◆ **What needs to be done**:
Could you please transcribe the data exactly, without the pictures?
----
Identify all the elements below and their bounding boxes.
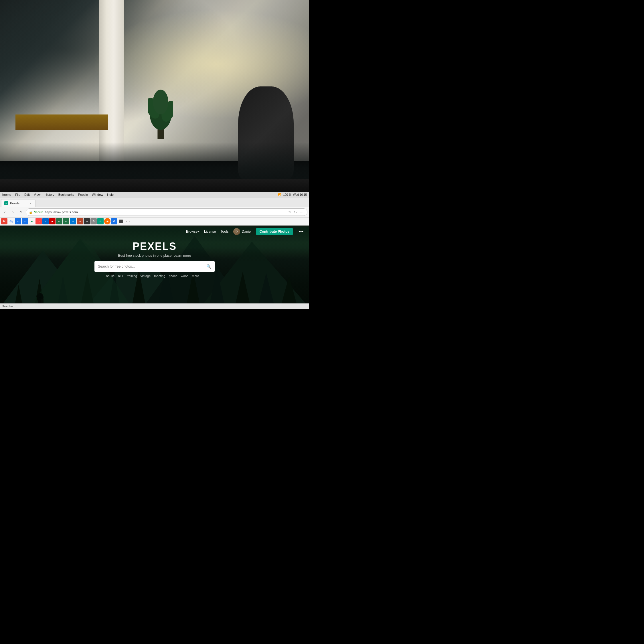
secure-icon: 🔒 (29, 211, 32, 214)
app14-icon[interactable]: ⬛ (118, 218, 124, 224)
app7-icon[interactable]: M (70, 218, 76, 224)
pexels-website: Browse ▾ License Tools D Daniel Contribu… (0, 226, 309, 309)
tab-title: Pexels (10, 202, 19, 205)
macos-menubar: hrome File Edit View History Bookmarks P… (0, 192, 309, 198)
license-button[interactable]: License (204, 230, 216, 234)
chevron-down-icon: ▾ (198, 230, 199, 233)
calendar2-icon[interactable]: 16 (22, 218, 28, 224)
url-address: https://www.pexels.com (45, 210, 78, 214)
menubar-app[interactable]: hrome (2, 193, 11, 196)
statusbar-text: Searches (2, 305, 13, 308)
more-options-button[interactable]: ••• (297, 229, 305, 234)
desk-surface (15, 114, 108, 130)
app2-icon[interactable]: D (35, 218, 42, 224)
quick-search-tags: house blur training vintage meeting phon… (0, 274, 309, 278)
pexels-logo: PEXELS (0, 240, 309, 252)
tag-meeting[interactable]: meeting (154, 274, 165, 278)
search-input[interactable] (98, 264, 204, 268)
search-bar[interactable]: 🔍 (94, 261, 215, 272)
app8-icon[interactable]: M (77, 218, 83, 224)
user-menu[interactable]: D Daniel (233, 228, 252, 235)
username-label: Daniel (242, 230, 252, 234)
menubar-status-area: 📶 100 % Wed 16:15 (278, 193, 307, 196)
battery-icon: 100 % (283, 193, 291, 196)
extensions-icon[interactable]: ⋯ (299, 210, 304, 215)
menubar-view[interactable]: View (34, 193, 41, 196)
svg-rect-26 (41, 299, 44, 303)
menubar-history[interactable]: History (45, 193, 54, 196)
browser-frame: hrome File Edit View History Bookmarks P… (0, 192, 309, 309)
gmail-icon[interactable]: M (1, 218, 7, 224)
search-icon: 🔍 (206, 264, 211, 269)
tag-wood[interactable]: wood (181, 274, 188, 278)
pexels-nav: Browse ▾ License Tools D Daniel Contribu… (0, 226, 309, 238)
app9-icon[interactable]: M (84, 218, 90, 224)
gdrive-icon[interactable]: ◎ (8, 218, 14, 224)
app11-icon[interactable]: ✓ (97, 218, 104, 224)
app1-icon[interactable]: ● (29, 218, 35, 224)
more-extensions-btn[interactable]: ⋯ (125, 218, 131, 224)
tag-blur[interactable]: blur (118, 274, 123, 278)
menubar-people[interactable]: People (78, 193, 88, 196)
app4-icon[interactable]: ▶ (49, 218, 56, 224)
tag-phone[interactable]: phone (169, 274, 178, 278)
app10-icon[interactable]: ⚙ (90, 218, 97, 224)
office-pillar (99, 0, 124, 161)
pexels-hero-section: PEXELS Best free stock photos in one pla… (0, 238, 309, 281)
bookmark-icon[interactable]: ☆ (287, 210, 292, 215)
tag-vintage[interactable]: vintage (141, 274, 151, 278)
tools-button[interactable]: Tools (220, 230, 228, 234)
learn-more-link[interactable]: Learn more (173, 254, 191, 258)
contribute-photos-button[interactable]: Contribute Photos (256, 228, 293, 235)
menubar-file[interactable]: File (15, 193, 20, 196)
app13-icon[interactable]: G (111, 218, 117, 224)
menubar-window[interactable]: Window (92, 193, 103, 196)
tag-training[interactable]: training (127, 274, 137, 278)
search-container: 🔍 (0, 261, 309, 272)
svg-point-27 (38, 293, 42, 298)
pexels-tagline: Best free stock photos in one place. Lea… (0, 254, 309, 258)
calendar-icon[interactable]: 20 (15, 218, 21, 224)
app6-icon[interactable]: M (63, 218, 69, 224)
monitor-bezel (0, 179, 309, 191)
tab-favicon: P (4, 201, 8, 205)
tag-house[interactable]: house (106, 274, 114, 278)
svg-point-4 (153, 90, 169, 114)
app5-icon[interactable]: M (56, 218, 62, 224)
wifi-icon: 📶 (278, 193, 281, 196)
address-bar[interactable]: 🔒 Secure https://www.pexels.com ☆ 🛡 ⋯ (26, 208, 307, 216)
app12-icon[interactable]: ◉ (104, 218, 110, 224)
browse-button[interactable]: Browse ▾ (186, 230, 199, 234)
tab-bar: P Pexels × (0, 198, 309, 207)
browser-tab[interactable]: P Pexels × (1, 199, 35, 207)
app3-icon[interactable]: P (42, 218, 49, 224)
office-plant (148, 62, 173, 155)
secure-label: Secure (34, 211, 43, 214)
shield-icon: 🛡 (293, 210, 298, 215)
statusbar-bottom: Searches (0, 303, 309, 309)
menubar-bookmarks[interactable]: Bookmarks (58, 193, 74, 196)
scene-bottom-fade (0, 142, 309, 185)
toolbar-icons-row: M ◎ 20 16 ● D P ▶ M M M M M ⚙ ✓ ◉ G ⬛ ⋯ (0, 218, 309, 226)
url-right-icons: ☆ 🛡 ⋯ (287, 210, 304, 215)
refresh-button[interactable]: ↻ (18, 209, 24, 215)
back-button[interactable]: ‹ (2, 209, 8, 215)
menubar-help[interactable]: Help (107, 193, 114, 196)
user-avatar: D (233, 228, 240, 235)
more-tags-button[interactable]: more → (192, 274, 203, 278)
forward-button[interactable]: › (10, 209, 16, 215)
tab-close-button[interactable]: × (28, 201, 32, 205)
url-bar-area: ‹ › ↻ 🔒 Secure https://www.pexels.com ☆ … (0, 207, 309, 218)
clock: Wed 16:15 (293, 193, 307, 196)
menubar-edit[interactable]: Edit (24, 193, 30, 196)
----
◆ **Exercise response**:
Identify all the elements below and their bounding boxes.
secure-icon: 🔒 (29, 211, 32, 214)
app14-icon[interactable]: ⬛ (118, 218, 124, 224)
app7-icon[interactable]: M (70, 218, 76, 224)
pexels-website: Browse ▾ License Tools D Daniel Contribu… (0, 226, 309, 309)
tab-title: Pexels (10, 202, 19, 205)
macos-menubar: hrome File Edit View History Bookmarks P… (0, 192, 309, 198)
license-button[interactable]: License (204, 230, 216, 234)
chevron-down-icon: ▾ (198, 230, 199, 233)
calendar2-icon[interactable]: 16 (22, 218, 28, 224)
url-address: https://www.pexels.com (45, 210, 78, 214)
menubar-app[interactable]: hrome (2, 193, 11, 196)
statusbar-text: Searches (2, 305, 13, 308)
more-options-button[interactable]: ••• (297, 229, 305, 234)
desk-surface (15, 114, 108, 130)
app2-icon[interactable]: D (35, 218, 42, 224)
quick-search-tags: house blur training vintage meeting phon… (0, 274, 309, 278)
pexels-logo: PEXELS (0, 240, 309, 252)
tag-meeting[interactable]: meeting (154, 274, 165, 278)
search-input[interactable] (98, 264, 204, 268)
search-bar[interactable]: 🔍 (94, 261, 215, 272)
app8-icon[interactable]: M (77, 218, 83, 224)
user-menu[interactable]: D Daniel (233, 228, 252, 235)
username-label: Daniel (242, 230, 252, 234)
menubar-status-area: 📶 100 % Wed 16:15 (278, 193, 307, 196)
battery-icon: 100 % (283, 193, 291, 196)
extensions-icon[interactable]: ⋯ (299, 210, 304, 215)
menubar-view[interactable]: View (34, 193, 41, 196)
svg-rect-26 (41, 299, 44, 303)
menubar-history[interactable]: History (45, 193, 54, 196)
browser-frame: hrome File Edit View History Bookmarks P… (0, 192, 309, 309)
gmail-icon[interactable]: M (1, 218, 7, 224)
search-icon: 🔍 (206, 264, 211, 269)
tag-wood[interactable]: wood (181, 274, 188, 278)
pexels-nav: Browse ▾ License Tools D Daniel Contribu… (0, 226, 309, 238)
app9-icon[interactable]: M (84, 218, 90, 224)
gdrive-icon[interactable]: ◎ (8, 218, 14, 224)
app11-icon[interactable]: ✓ (97, 218, 104, 224)
app1-icon[interactable]: ● (29, 218, 35, 224)
more-extensions-btn[interactable]: ⋯ (125, 218, 131, 224)
tag-blur[interactable]: blur (118, 274, 123, 278)
menubar-people[interactable]: People (78, 193, 88, 196)
app4-icon[interactable]: ▶ (49, 218, 56, 224)
tag-phone[interactable]: phone (169, 274, 178, 278)
app10-icon[interactable]: ⚙ (90, 218, 97, 224)
office-pillar (99, 0, 124, 161)
pexels-hero-section: PEXELS Best free stock photos in one pla… (0, 238, 309, 281)
bookmark-icon[interactable]: ☆ (287, 210, 292, 215)
tag-vintage[interactable]: vintage (141, 274, 151, 278)
tools-button[interactable]: Tools (220, 230, 228, 234)
learn-more-link[interactable]: Learn more (173, 254, 191, 258)
contribute-photos-button[interactable]: Contribute Photos (256, 228, 293, 235)
menubar-file[interactable]: File (15, 193, 20, 196)
app13-icon[interactable]: G (111, 218, 117, 224)
menubar-window[interactable]: Window (92, 193, 103, 196)
tag-training[interactable]: training (127, 274, 137, 278)
search-container: 🔍 (0, 261, 309, 272)
svg-point-27 (38, 293, 42, 298)
pexels-tagline: Best free stock photos in one place. Lea… (0, 254, 309, 258)
calendar-icon[interactable]: 20 (15, 218, 21, 224)
app6-icon[interactable]: M (63, 218, 69, 224)
monitor-bezel (0, 179, 309, 191)
tab-favicon: P (4, 201, 8, 205)
tag-house[interactable]: house (106, 274, 114, 278)
svg-point-4 (153, 90, 169, 114)
app5-icon[interactable]: M (56, 218, 62, 224)
wifi-icon: 📶 (278, 193, 281, 196)
address-bar[interactable]: 🔒 Secure https://www.pexels.com ☆ 🛡 ⋯ (26, 208, 307, 216)
app12-icon[interactable]: ◉ (104, 218, 110, 224)
browse-button[interactable]: Browse ▾ (186, 230, 199, 234)
tab-bar: P Pexels × (0, 198, 309, 207)
browser-tab[interactable]: P Pexels × (1, 199, 35, 207)
app3-icon[interactable]: P (42, 218, 49, 224)
office-plant (148, 62, 173, 155)
secure-label: Secure (34, 211, 43, 214)
shield-icon: 🛡 (293, 210, 298, 215)
statusbar-bottom: Searches (0, 303, 309, 309)
menubar-bookmarks[interactable]: Bookmarks (58, 193, 74, 196)
scene-bottom-fade (0, 142, 309, 185)
toolbar-icons-row: M ◎ 20 16 ● D P ▶ M M M M M ⚙ ✓ ◉ G ⬛ ⋯ (0, 218, 309, 226)
url-right-icons: ☆ 🛡 ⋯ (287, 210, 304, 215)
refresh-button[interactable]: ↻ (18, 209, 24, 215)
back-button[interactable]: ‹ (2, 209, 8, 215)
menubar-help[interactable]: Help (107, 193, 114, 196)
user-avatar: D (233, 228, 240, 235)
more-tags-button[interactable]: more → (192, 274, 203, 278)
forward-button[interactable]: › (10, 209, 16, 215)
tab-close-button[interactable]: × (28, 201, 32, 205)
url-bar-area: ‹ › ↻ 🔒 Secure https://www.pexels.com ☆ … (0, 207, 309, 218)
clock: Wed 16:15 (293, 193, 307, 196)
menubar-edit[interactable]: Edit (24, 193, 30, 196)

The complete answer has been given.